> TO DO: Output only the lines below from the one holding "Kinder lieben Fritzchen" down to the one holding "kamen Eun Me", both end lines included and every picture dropped.

> PROVIDED ENTRIES:

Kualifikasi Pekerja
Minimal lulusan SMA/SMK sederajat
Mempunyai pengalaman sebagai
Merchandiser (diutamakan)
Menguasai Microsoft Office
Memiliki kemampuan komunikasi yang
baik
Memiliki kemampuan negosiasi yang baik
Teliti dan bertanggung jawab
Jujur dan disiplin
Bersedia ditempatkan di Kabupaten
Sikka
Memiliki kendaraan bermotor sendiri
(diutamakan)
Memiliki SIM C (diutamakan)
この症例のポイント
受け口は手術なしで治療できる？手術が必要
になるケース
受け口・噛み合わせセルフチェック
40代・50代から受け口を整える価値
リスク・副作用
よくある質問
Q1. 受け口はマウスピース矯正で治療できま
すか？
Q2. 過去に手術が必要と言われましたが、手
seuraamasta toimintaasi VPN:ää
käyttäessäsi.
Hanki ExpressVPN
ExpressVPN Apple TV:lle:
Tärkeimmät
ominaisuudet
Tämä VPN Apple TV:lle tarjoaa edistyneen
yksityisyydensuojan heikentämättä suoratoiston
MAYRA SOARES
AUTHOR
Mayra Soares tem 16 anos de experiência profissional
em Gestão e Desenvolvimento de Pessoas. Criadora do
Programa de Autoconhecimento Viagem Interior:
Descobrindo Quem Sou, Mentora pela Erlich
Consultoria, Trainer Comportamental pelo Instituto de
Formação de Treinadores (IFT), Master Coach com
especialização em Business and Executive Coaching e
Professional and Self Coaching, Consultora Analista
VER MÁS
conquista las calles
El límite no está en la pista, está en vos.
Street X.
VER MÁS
--
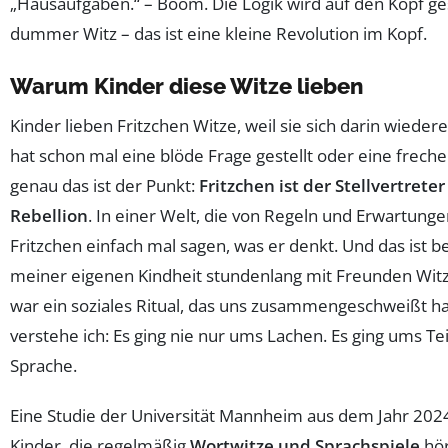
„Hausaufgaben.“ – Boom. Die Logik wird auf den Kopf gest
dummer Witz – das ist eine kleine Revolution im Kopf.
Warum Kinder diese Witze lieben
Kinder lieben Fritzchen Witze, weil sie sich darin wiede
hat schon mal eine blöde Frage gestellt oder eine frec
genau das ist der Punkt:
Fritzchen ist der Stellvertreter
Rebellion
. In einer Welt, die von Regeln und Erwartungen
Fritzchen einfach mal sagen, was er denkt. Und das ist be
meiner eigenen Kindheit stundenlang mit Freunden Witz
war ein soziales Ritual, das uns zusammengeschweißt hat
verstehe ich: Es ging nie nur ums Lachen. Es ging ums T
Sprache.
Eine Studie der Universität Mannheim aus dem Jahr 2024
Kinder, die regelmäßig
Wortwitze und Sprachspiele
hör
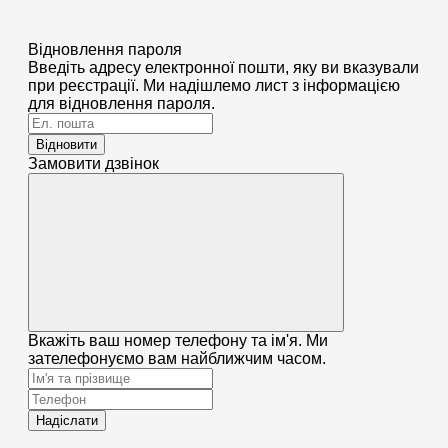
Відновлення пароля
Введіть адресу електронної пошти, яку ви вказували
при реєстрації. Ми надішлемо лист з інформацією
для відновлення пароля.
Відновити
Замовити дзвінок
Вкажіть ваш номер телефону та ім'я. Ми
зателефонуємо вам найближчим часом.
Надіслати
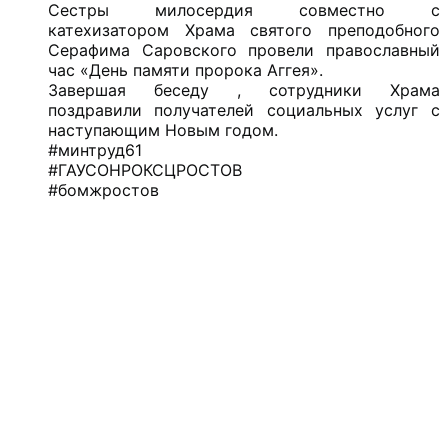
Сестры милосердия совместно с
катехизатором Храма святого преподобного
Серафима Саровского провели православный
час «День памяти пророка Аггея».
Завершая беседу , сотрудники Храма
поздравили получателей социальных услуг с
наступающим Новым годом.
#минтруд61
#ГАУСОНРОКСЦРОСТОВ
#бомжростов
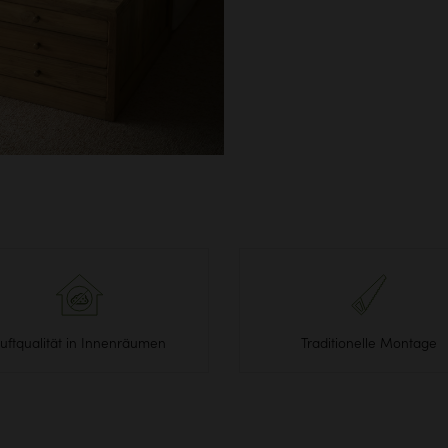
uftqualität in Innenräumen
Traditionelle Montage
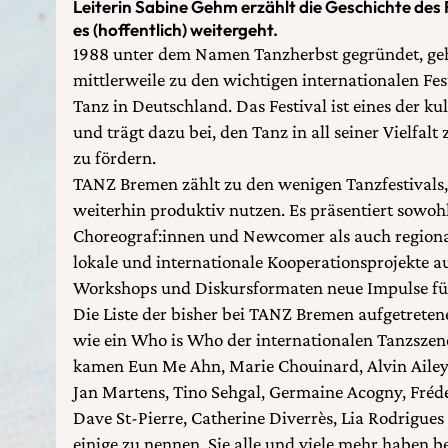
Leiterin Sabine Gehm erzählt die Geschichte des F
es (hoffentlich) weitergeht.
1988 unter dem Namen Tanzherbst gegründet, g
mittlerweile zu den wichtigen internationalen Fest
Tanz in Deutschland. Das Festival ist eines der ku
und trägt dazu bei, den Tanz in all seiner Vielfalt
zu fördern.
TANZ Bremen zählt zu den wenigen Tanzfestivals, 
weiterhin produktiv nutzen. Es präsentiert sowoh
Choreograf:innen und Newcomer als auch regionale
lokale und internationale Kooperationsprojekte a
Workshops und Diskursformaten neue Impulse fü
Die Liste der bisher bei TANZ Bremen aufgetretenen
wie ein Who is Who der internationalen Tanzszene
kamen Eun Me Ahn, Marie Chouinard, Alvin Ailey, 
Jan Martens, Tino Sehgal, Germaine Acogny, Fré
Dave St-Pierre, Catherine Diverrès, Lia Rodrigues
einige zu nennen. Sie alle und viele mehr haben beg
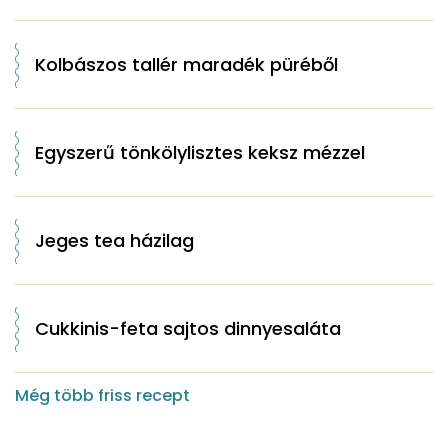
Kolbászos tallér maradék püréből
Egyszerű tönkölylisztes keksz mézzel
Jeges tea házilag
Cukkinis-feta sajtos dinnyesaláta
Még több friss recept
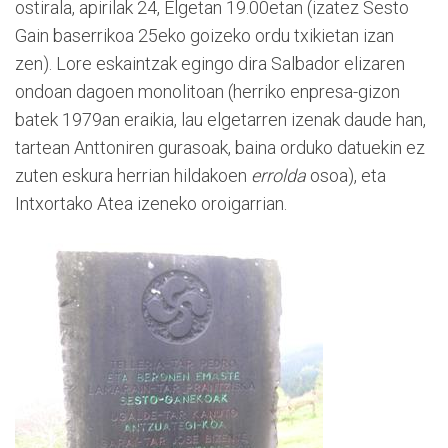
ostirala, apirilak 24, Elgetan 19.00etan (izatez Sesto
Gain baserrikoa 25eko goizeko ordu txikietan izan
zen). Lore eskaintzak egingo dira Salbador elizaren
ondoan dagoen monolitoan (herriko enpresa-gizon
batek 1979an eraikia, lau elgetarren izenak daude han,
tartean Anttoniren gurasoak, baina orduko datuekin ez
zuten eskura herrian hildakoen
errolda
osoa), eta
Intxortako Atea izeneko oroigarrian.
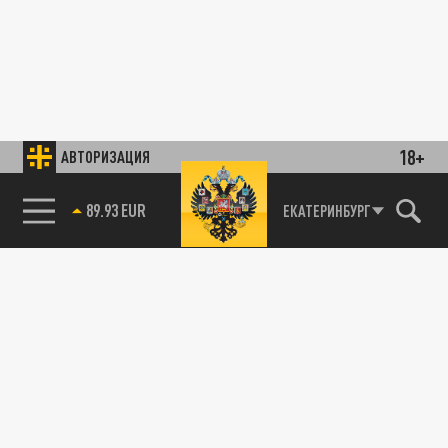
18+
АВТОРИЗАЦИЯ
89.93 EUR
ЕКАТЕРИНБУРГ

> SOLUTION TO THIS PROBLEM:
Kinder lieben Fritzchen Witze, weil sie sich darin wiede
hat schon mal eine blöde Frage gestellt oder eine frec
genau das ist der Punkt:
Fritzchen ist der Stellvertreter
Rebellion
. In einer Welt, die von Regeln und Erwartungen
Fritzchen einfach mal sagen, was er denkt. Und das ist be
meiner eigenen Kindheit stundenlang mit Freunden Witz
war ein soziales Ritual, das uns zusammengeschweißt hat
verstehe ich: Es ging nie nur ums Lachen. Es ging ums T
Sprache.
Eine Studie der Universität Mannheim aus dem Jahr 2024
Kinder, die regelmäßig
Wortwitze und Sprachspiele
hör
Відновлення пароля
Введіть адресу електронної пошти, яку ви вказували
при реєстрації. Ми надішлемо лист з інформацією
для відновлення пароля.
Відновити
Замовити дзвінок
Вкажіть ваш номер телефону та ім'я. Ми
зателефонуємо вам найближчим часом.
Надіслати
Сестры милосердия совместно с
катехизатором Храма святого преподобного
Серафима Саровского провели православный
час «День памяти пророка Аггея».
Завершая беседу , сотрудники Храма
поздравили получателей социальных услуг с
наступающим Новым годом.
#минтруд61
#ГАУСОНРОКСЦРОСТОВ
#бомжростов
uftqualität in Innenräumen
Traditionelle Montage
Leiterin Sabine Gehm erzählt die Geschichte des F
es (hoffentlich) weitergeht.
1988 unter dem Namen Tanzherbst gegründet, g
mittlerweile zu den wichtigen internationalen Fest
Tanz in Deutschland. Das Festival ist eines der ku
und trägt dazu bei, den Tanz in all seiner Vielfalt
zu fördern.
TANZ Bremen zählt zu den wenigen Tanzfestivals, 
weiterhin produktiv nutzen. Es präsentiert sowoh
Choreograf:innen und Newcomer als auch regionale
lokale und internationale Kooperationsprojekte a
Workshops und Diskursformaten neue Impulse fü
Die Liste der bisher bei TANZ Bremen aufgetretenen
wie ein Who is Who der internationalen Tanzszene
kamen Eun Me Ahn, Marie Chouinard, Alvin Ailey, 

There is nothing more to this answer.